An OECD Guideline (474) comparable study was conducted to assess the genotoxicity of the read across substance ‘A mixture of: hexyldioctylphosphineoxide; dihexyloctylphosphineoxide; trioctylphosphineoxide’ using a micronucleus cytogenetic assay in mice. The test substance-vehicle mixture and the vehicle alone were administered by intraperitoneal (IP) injection in two equal volumes of 10 mL/kg bw/d which were given 24 h apart. Positive control was injected through IP route at a dose level of 0.15 mg/kg bw. At the sacrifice (6 h following second dose), femurs were exposed, cut just above the knee and the bone marrow was aspirated into a syringe containing FBS. Using oil immersion, 1,000 polychromatic erythrocytes were scored for the presence of micronuclei. The proportion of polychromatic erythrocytes to total erythrocytes and the number of micronucleated normocytes in the field of 1,000 polychromatic erythrocytes were also enumerated. There was no significant difference in the ratio of polychromatic erythrocytes to total erythrocytes between treatment groups per sacrifice time. The number of micronucleated polychromatic erythrocytes per 1,000 PCE was not significantly increased in the test substance-treated groups, regardless of sex or sacrifice time point. TEM induced a significant increase in micronucleated polychromatic erythrocytes in male and female mice relative to the vehicle control. Under the study conditions, the read across substance did not increase the frequency of micronuclei in mice (Putman DL, 1986).

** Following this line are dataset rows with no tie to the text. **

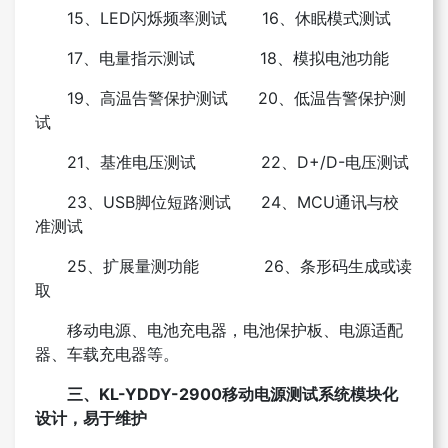
15、LED闪烁频率测试 16、休眠模式测试
17、电量指示测试 18、模拟电池功能
19、高温告警保护测试 20、低温告警保护测
试
21、基准电压测试 22、D+/D-电压测试
23、USB脚位短路测试 24、MCU通讯与校
准测试
25、扩展量测功能 26、条形码生成或读
取
移动电源、电池充电器，电池保护板、电源适配
器、车载充电器等。
三、KL-YDDY-2900移动电源测试系统模块化
设计，易于维护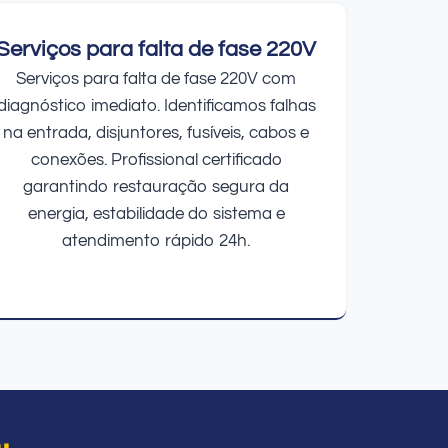
Serviços para falta de fase 220V
Serviços para falta de fase 220V com
diagnóstico imediato. Identificamos falhas
na entrada, disjuntores, fusíveis, cabos e
conexões. Profissional certificado
garantindo restauração segura da
energia, estabilidade do sistema e
atendimento rápido 24h.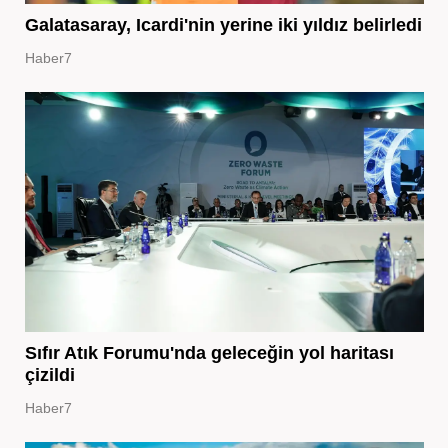
Galatasaray, Icardi'nin yerine iki yıldız belirledi
Haber7
Sıfır Atık Forumu'nda geleceğin yol haritası
çizildi
Haber7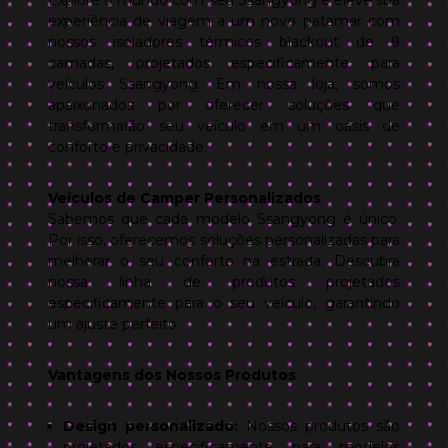
Explore o mundo com seu Ssangyong e eleve sua
experiência de viagem a um novo patamar com
nossos isoladores térmicos blackout de 9
camadas, projetados especificamente para
veículos Ssangyong. Em nossa loja, somos
apaixonados por oferecer soluções que
transformarão seu veículo em um oásis de
conforto e privacidade.
Veículos de Camper Personalizados
Sabemos que cada modelo Ssangyong é único.
Por isso, oferecemos soluções personalizadas para
melhorar o seu conforto na estrada. Descubra
nossa linha de produtos projetados
especificamente para o seu veículo, garantindo
um ajuste perfeito.
Vantagens dos Nossos Produtos
Design personalizado:
Nossos produtos são
projetados especificamente para modelos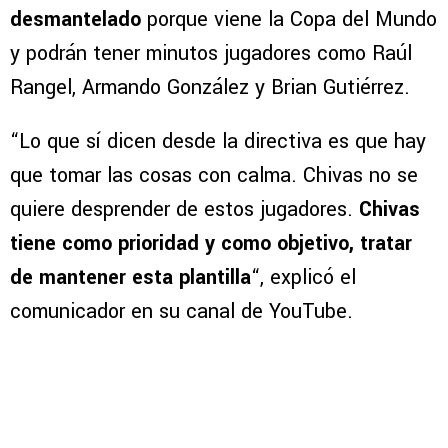
desmantelado
porque viene la Copa del Mundo
y podrán tener minutos jugadores como Raúl
Rangel, Armando González y Brian Gutiérrez.
“Lo que sí dicen desde la directiva es que hay
que tomar las cosas con calma. Chivas no se
quiere desprender de estos jugadores.
Chivas
tiene como prioridad y como objetivo, tratar
de mantener esta plantilla
“, explicó el
comunicador en su canal de YouTube.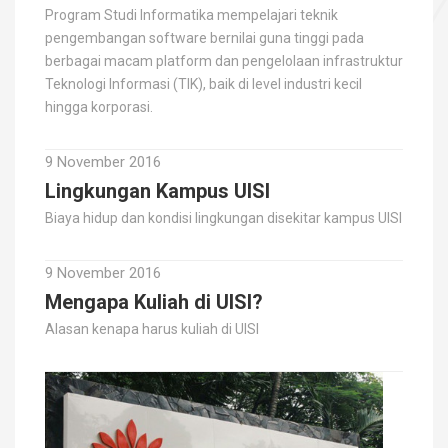
Program Studi Informatika mempelajari teknik
pengembangan software bernilai guna tinggi pada
berbagai macam platform dan pengelolaan infrastruktur
Teknologi Informasi (TIK), baik di level industri kecil
hingga korporasi.
9 November 2016
Lingkungan Kampus UISI
Biaya hidup dan kondisi lingkungan disekitar kampus UISI
9 November 2016
Mengapa Kuliah di UISI?
Alasan kenapa harus kuliah di UISI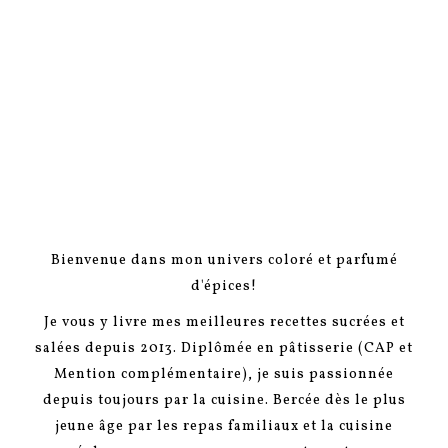
Bienvenue dans mon univers coloré et parfumé
d'épices!
Je vous y livre mes meilleures recettes sucrées et
salées depuis 2013. Diplômée en pâtisserie (CAP et
Mention complémentaire), je suis passionnée
depuis toujours par la cuisine. Bercée dès le plus
jeune âge par les repas familiaux et la cuisine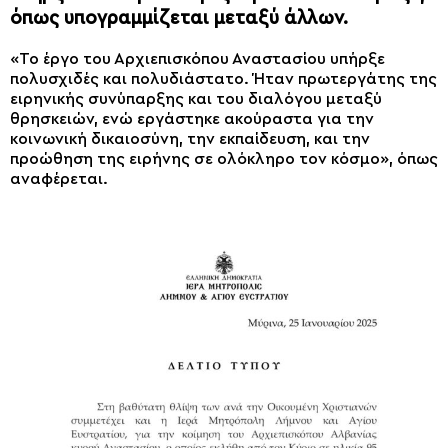
όπως υπογραμμίζεται μεταξύ άλλων.
«Το έργο του Αρχιεπισκόπου Αναστασίου υπήρξε
πολυσχιδές και πολυδιάστατο. Ήταν πρωτεργάτης της
ειρηνικής συνύπαρξης και του διαλόγου μεταξύ
θρησκειών, ενώ εργάστηκε ακούραστα για την
κοινωνική δικαιοσύνη, την εκπαίδευση, και την
προώθηση της ειρήνης σε ολόκληρο τον κόσμο», όπως
αναφέρεται.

Justification for selection of genetic toxicity endpoint
The data is available on read across substance. All data contribute to the overall endpoint conclusion.

Short description of key information:
The test substance was not mutagenic in an Ames test. Also, the read across substance was negative in Ames tests, an in vitro chromosomal aberration assay and in vivo micronucleus assay. Based on this data, the substance is not considered to have any genotoxic potential.

Endpoint Conclusion: No adverse effect observed (negative)

Justification for classification or non-classification

The test substance was evaluated for its mutagenicity potential in an Ames test. The read across substance was evaluated in several in vitro as well as in vivo studies. No evidence of genotoxicity was observed in any of the above assays; hence the test substance does not require classification for genotoxicity according to CLP (EC 1272/2008).